Epithelial cells of mucosal surfaces are critical for maintaining immune
homeostasis by aiding in the discrimination of pathogenic and commensal
microorganisms and modulating the activities of antigen-presenting
cells and lymphocytes. Functional breakdowns resulting in chronic
infection and inflammation are associated with the development of
hematologic and solid neoplasms for which detailed pathogenetic
mechanisms are poorly understood. Mice heterozygous for a transgene
Col13a1(del) expressing a mutant collagen XIII developed clonal mature
B-cell lineage lymphomas originating in mesenteric lymph nodes (MLN).

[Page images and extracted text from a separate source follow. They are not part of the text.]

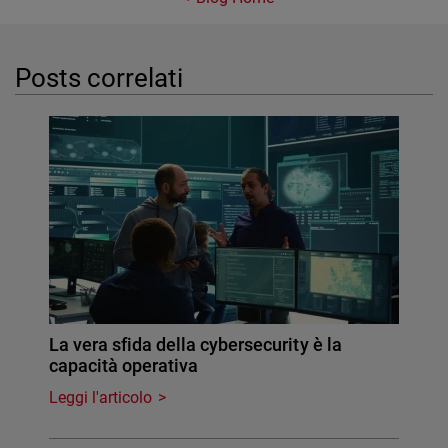
Posts correlati
La vera sfida della cybersecurity è la
capacità operativa
Leggi l'articolo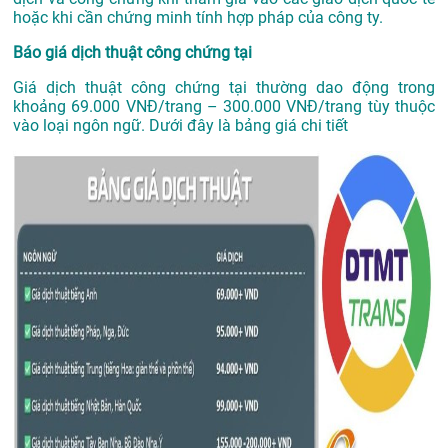
hoặc khi cần chứng minh tính hợp pháp của công ty.
Báo giá dịch thuật công chứng tại
Giá dịch thuật công chứng tại thường dao động trong
khoảng 69.000 VNĐ/trang – 300.000 VNĐ/trang tùy thuộc
vào loại ngôn ngữ. Dưới đây là bảng giá chi tiết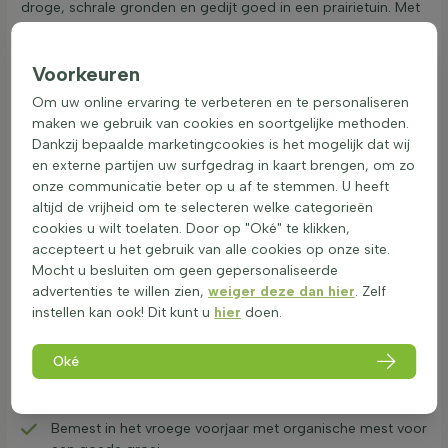
droge, schrale gronden en gedijt goed in een prairietuin. Met
zijn sierwaarde in zowel zomer als winter is het een aanwinst
in de mediterrane border of droogtuin. Deze plant is bestand
Voorkeuren
tegen droogte en hitte, wat hem een uitstekende keuze
maakt voor een luchtig en beweeglijk siergras in de tuin.
Om uw online ervaring te verbeteren en te personaliseren
Onderhoud van Stipa: snoeien en hergroei
maken we gebruik van cookies en soortgelijke methoden.
stimuleren
Dankzij bepaalde marketingcookies is het mogelijk dat wij
en externe partijen uw surfgedrag in kaart brengen, om zo
Stipa, ook bekend als vedergras, is een populair siergras in
onze communicatie beter op u af te stemmen. U heeft
tuinen. Het is een droogtetolerante plant die vooral in de
altijd de vrijheid om te selecteren welke categorieën
zomer prachtig is in borders en prairietuinen. Structuurgras
cookies u wilt toelaten. Door op "Oké" te klikken,
biedt zaden die vogels aantrekken. Zorg voor stipa is
accepteert u het gebruik van alle cookies op onze site.
belangrijk voor een gezonde groei en een prachtig tuinbeeld.
Mocht u besluiten om geen gepersonaliseerde
Hieronder staan de belangrijkste onderhoudstips voor stipa:
advertenties te willen zien,
weiger deze dan hier
. Zelf
Zorg voor een zonnige plek met goed doorlatende
instellen kan ook! Dit kunt u
hier
doen.
grond.
Snoei in maart volledig terug tot 5-10 cm om een
Oké
gezonde hergroei te stimuleren.
Gebruik een scherpe snoeischaar voor het beste
resultaat.
Bemest in het vroege voorjaar met organische mest voor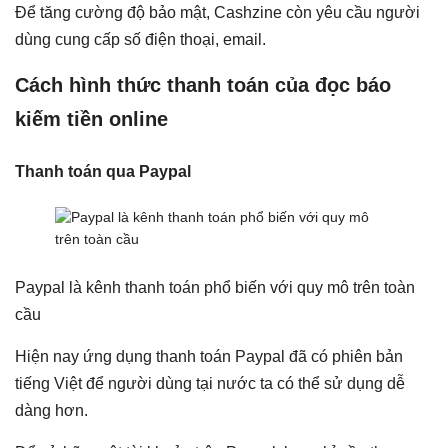
Để tăng cường độ bảo mật, Cashzine còn yêu cầu người
dùng cung cấp số điện thoại, email.
Cách hình thức thanh toán của đọc báo
kiếm tiền online
Thanh toán qua Paypal
Paypal là kênh thanh toán phổ biến với quy mô trên toàn
cầu
Hiện nay ứng dụng thanh toán Paypal đã có phiên bản
tiếng Việt để người dùng tại nước ta có thể sử dụng dễ
dàng hơn.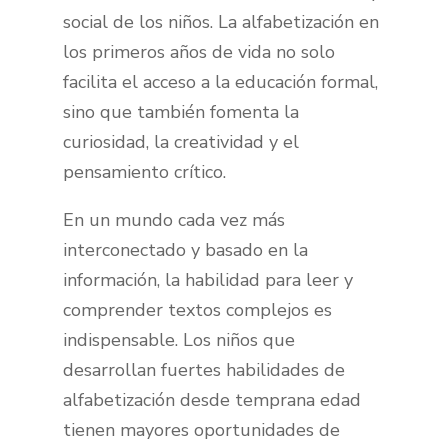
social de los niños. La alfabetización en
los primeros años de vida no solo
facilita el acceso a la educación formal,
sino que también fomenta la
curiosidad, la creatividad y el
pensamiento crítico.
En un mundo cada vez más
interconectado y basado en la
información, la habilidad para leer y
comprender textos complejos es
indispensable. Los niños que
desarrollan fuertes habilidades de
alfabetización desde temprana edad
tienen mayores oportunidades de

The tumors were associated with T cells and macrophages. The incidence
of disease was reduced 2-fold in transgenic mice raised under specific
pathogen-free conditions, suggesting a role for infectious agents. The
lymphomas did not express the mutant collagen XIII, indicating that its
influence on tumorigenesis was B-cell extrinsic and likely to be
associated with collagen XIII-positive tissues drained by the MLN.
Studies of the small intestines of transgenic mice showed that the
subepithelial basement membranes (BM) were highly abnormal and that they
exhibited heightened expression of genes involved in immune responses.
These results define collagen XIII-dependent maintenance of the
intestinal BM as a previously unappreciated component of immune
responses and a critical determinant of cancer susceptibility.